- From: Martin Thomson <martin.thomson@gmail.com>
- Date: Wed, 29 Jan 2014 09:41:18 -0800
- To: Yoav Nir <synp71@live.com>
- Cc: "Ludin, Stephen" <sludin@akamai.com>, Mike Belshe <mike@belshe.com>, HTTP Working Group <ietf-http-wg@w3.org>
On 29 January 2014 00:57, Yoav Nir <synp71@live.com> wrote: > I know it’s not popular in content and social networking, but client > authentication does have its uses, and often cannot be done sanely (with > existing protocols) without renegotiation. I expected to hear something like this. Now.

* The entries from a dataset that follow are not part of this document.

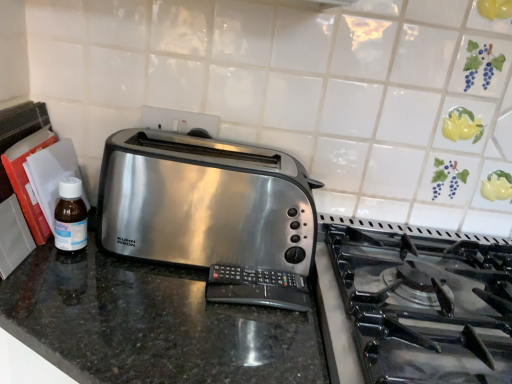 Question: Should I look upward or downward to see shiny granite counter at center?

Choices:
 (A) up
 (B) down

Answer: (B)

Question: Can you confirm if shiny granite counter at center is thinner than satin metallic toaster at center?

Choices:
 (A) no
 (B) yes

Answer: (A)

Question: Is shiny granite counter at center placed right next to satin metallic toaster at center?

Choices:
 (A) yes
 (B) no

Answer: (B)

Question: Can we say shiny granite counter at center lies outside satin metallic toaster at center?

Choices:
 (A) yes
 (B) no

Answer: (A)

Question: Is satin metallic toaster at center surrounded by shiny granite counter at center?

Choices:
 (A) no
 (B) yes

Answer: (A)

Question: Does shiny granite counter at center appear on the left side of satin metallic toaster at center?

Choices:
 (A) no
 (B) yes

Answer: (B)

Question: Is satin metallic toaster at center at the back of shiny granite counter at center?

Choices:
 (A) yes
 (B) no

Answer: (B)

Question: Is shiny granite counter at center not inside translucent plastic bottle at left?

Choices:
 (A) yes
 (B) no

Answer: (A)

Question: From the image's perspective, does shiny granite counter at center appear lower than translucent plastic bottle at left?

Choices:
 (A) yes
 (B) no

Answer: (A)

Question: Can you confirm if shiny granite counter at center is taller than translucent plastic bottle at left?

Choices:
 (A) no
 (B) yes

Answer: (B)

Question: Does shiny granite counter at center have a lesser width compared to translucent plastic bottle at left?

Choices:
 (A) yes
 (B) no

Answer: (B)

Question: Is shiny granite counter at center at the right side of translucent plastic bottle at left?

Choices:
 (A) yes
 (B) no

Answer: (A)

Question: Considering the relative sizes of shiny granite counter at center and translucent plastic bottle at left in the image provided, is shiny granite counter at center smaller than translucent plastic bottle at left?

Choices:
 (A) yes
 (B) no

Answer: (B)

Question: Does satin metallic toaster at center appear on the left side of translucent plastic bottle at left?

Choices:
 (A) no
 (B) yes

Answer: (A) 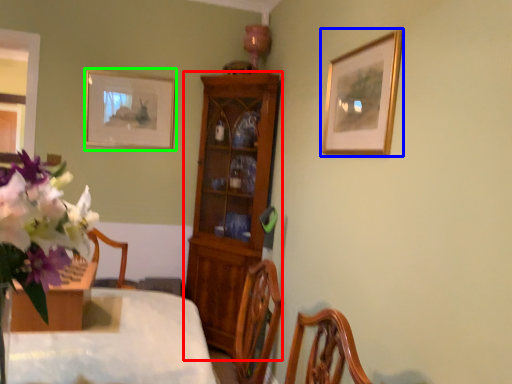 Question: Based on their relative distances, which object is nearer to cabinetry (highlighted by a red box)? Choose from picture frame (highlighted by a blue box) and picture frame (highlighted by a green box).

Choices:
 (A) picture frame
 (B) picture frame

Answer: (B) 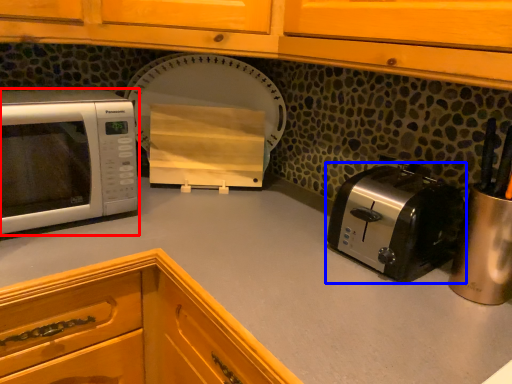 Question: Which object appears closest to the camera in this image, microwave oven (highlighted by a red box) or toaster (highlighted by a blue box)?

Choices:
 (A) microwave oven
 (B) toaster

Answer: (B) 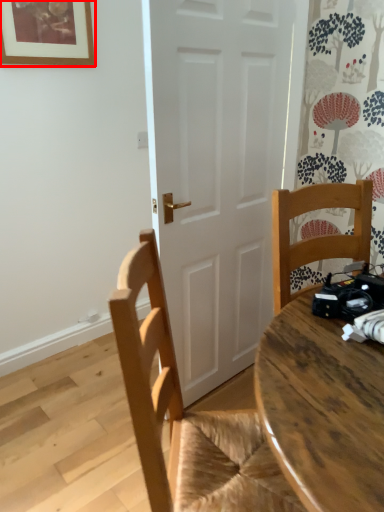 Question: From the image's perspective, what is the correct spatial positioning of picture frame (annotated by the red box) in reference to chair?

Choices:
 (A) below
 (B) above

Answer: (B)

The challenge for those people is to articulate what restrictions are acceptable. Preventing application protocol changes as a result of renegotiation seems reasonable; and we have an http://http2.github.io/http2-spec/#INADEQUATE_SECURITY now that can be used if any other property degrades as a result of renego. And obviously, neither peer needs to accept an attempt at renegotiation. Is that enough? About the connection coalescing feature that has been part of SPDY and will likely be made formal in HTTP/2 (see #359). What behaviour do we expect from a client when a connection is renegotiated? The first cost that I'm aware of with respect to client certificates is that if a server that might be the target of coalescing it will be unable to have separate client authentication for the different domains that could be coalesced.